Além das prisões, foram cumpridos 11 mandados de busca e apreensão. Entre os detidos estão quatro policiais que, de acordo com as investigações, utilizavam o cargo para dar suporte às ações do grupo criminoso. Também foram presos dois empresários, um deles em flagrante.

A operação é a terceira fase da “Operação Crickets”, deflagrada em março de 2022, e contou com a participação do Gaeco (Grupo de Atuação Especial de Combate às Organizações Criminosas e Investigações Criminais), da Força Correcional Especial Integrada da Corregedoria-Geral (Force), além das Corregedorias da Polícia Militar e da Polícia Civil.

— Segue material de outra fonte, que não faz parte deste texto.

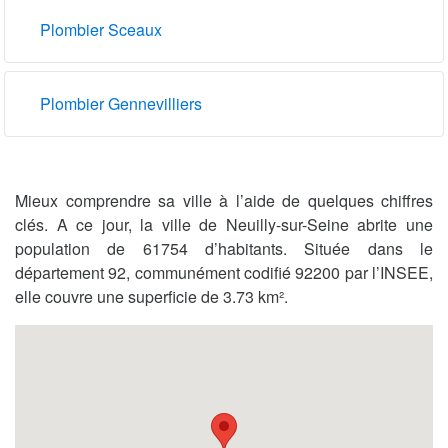
Plombier Sceaux
Plombier Gennevilliers
Mieux comprendre sa ville à l’aide de quelques chiffres
clés. A ce jour, la ville de Neuilly-sur-Seine abrite une
population de 61754 d’habitants. Située dans le
département 92, communément codifié 92200 par l’INSEE,
elle couvre une superficie de 3.73 km².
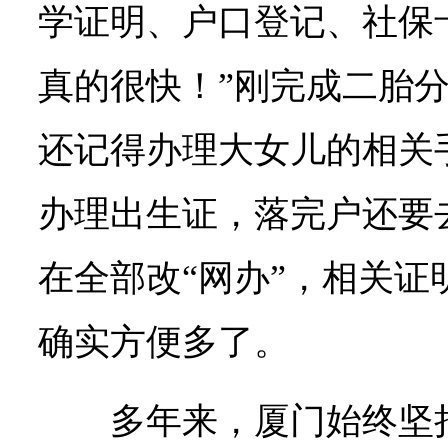
学证明、户口登记、社保
真的很快！”刚完成二胎
还记得办理大女儿的相关
办理出生证，落完户还要
在全部改“网办”，相关证
确实方便多了。
多年来，厦门始终坚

Segundo o MP-BA, a organização criminosa agia de forma planejada e dividida em cinco etapas:
Identificação e invasão de terrenos;
Afugentamento de opositores com violência e ameaças;
Construção de edificações;
Falsificação de documentos para regularização fraudulenta;
Venda dos imóveis a terceiros de boa-fé.
As investigações apontam que os criminosos manipulavam processos administrativos para legitimar a posse das áreas e garantir impunidade, contando com o apoio de agentes públicos.
A “Grilagem S.A.” é um desdobramento da Operação Crickets. O trabalho do Gaeco já resultou em denúncia criminal recebida pelo Tribunal de Justiça da Bahia (TJ-BA), que tramita em segredo de Justiça. O documento aponta a participação de policiais e servidores públicos no esquema de legalização de terras invadidas.